Provided records START

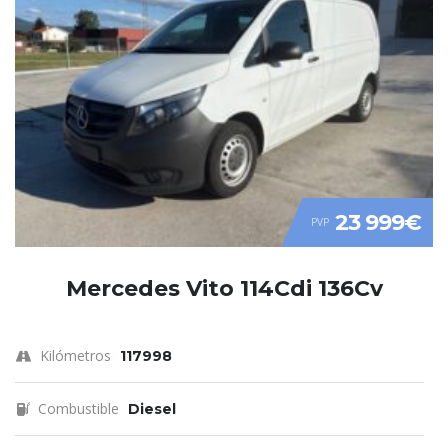
23 999€
PVP
Mercedes Vito 114Cdi 136Cv
Kilómetros
117998
Combustible
Diesel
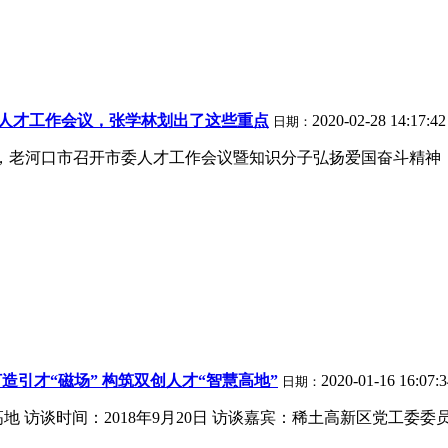
人才工作会议，张学林划出了这些重点
2020-02-28 14:17:4
日期：
5日，老河口市召开市委人才工作会议暨知识分子弘扬爱国奋斗精
造引才“磁场” 构筑双创人才“智慧高地”
2020-01-16 16:07:
日期：
 访谈时间：2018年9月20日 访谈嘉宾：稀土高新区党工委委员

Provided records END

**Task goal**
All of the entries above are to be transcribed word for word, with no pictures included.

**Problem solution**
23 999€
PVP
Mercedes Vito 114Cdi 136Cv
Kilómetros
117998
Combustible
Diesel
人才工作会议，张学林划出了这些重点
2020-02-28 14:17:4
日期：
5日，老河口市召开市委人才工作会议暨知识分子弘扬爱国奋斗精
造引才“磁场” 构筑双创人才“智慧高地”
2020-01-16 16:07:
日期：
 访谈时间：2018年9月20日 访谈嘉宾：稀土高新区党工委委员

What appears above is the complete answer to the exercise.